GridGain Developers Hub
GitHub logo GridGain iso GridGain.com
GridGain Software Documentation

Starting and Stopping Nodes

This chapter explains how to start server nodes and client nodes.

Starting Server Nodes

To start a regular server node, use the following command or code snippet:

ignite.sh path/to/configuration.xml
IgniteConfiguration cfg = new IgniteConfiguration();
Ignite ignite = Ignition.start(cfg);

Ignite is an AutoCloseable object. You can use the try-with-resource statement to automatically close it:

IgniteConfiguration cfg = new IgniteConfiguration();

try (Ignite ignite = Ignition.start(cfg)) {
    //
}

Starting Client Nodes

To start a client node, simply enable the client mode in the node’s configuration:

<bean class="org.apache.ignite.configuration.IgniteConfiguration">
    <property name="clientMode" value="true"/>
    <!-- other properties -->
</bean>
IgniteConfiguration cfg = new IgniteConfiguration();

// Enable client mode.
cfg.setClientMode(true);

// Start a client
Ignite ignite = Ignition.start(cfg);

Shutting Down Nodes

When you perform a hard (forced) shutdown on a node, it can lead to data loss or data inconsistency and can even prevent the node from restarting. Non-graceful shutdowns should be used as a last resort when the node is not responding and it cannot be shut down gracefully.

A graceful shutdown allows the node to finish critical operations and correctly complete its lifecycle. The proper procedure to perform a graceful shutdown is as follows:

  1. Stop the node using one of the following methods:

    • programmatically call Ignite.close()

    • programmatically call System.exit()

    • send a user interrupt signal. GridGain uses a JVM shutdown hook to execute custom logic before the JVM stops. If you start the node by running ignite.sh and don’t detach it from the terminal, you can stop the node by hitting Ctrl+C.

  2. Remove the node from the baseline topology. This step may not be necessary if baseline auto-adjustment is enabled.

If you use these commands on a node that is in the baseline topology, the node shuts down without waiting for the completion of the rebalancing process. You can set the IGNITE_WAIT_FOR_BACKUPS_ON_SHUTDOWN system property to true if you want to wait for backup partitions to be moved to other nodes before the shutdown.
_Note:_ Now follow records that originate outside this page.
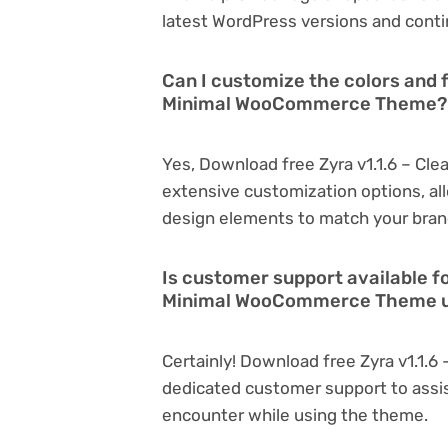
latest WordPress versions and conti
Can I customize the colors and f
Minimal WooCommerce Theme?
Yes, Download free Zyra v1.1.6 – C
extensive customization options, all
design elements to match your bran
Is customer support available fo
Minimal WooCommerce Theme 
Certainly! Download free Zyra v1.1
dedicated customer support to assis
encounter while using the theme.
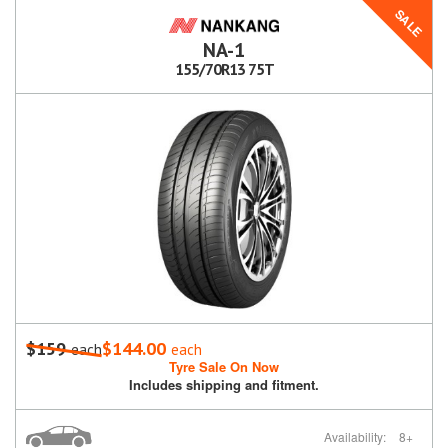
SALE
NA-1
155/70R13 75T
$159
$144.00
each
each
Tyre Sale On Now
Includes shipping and fitment.
Availability:
8+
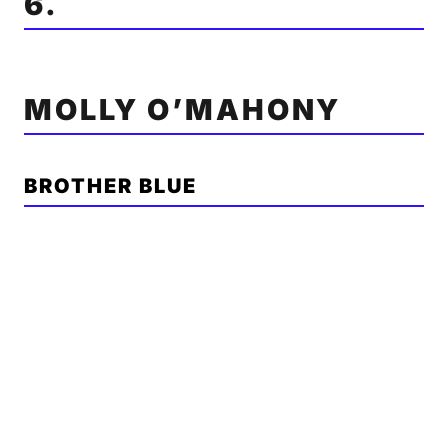
6.
MOLLY O’MAHONY
BROTHER BLUE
See the next section for details.

Removing the node from the baseline topology starts the rebalancing process on the remaining nodes. If you plan to restart the node shortly after shutdown, you don’t have to do the rebalancing. In this case, do not remove the nodes from the baseline topology.

Preventing Partition Loss on Shutdown

When you simultaneously stop more nodes than the number of partition backups, some partitions may become unavailable to the remaining nodes (because both the primary and backup copies of the partition happen to be on the nodes that were shut down). For example, if the number of backups for a cache is set to 1 and you stop 2 nodes, there is a chance that both the primary and backup copy of a partition becomes unavailable to the rest of the cluster. The proper way of dealing with this situation is to stop one node, rebalance the data, and then wait until the rebalancing is finished before stopping the next node, and so on. However, when the shutdown is triggered automatically (for example, when you do rolling upgrades or scaling the cluster in Kubernetes), you have no mechanism to wait for the completion of the rebalancing process and so you may lose data.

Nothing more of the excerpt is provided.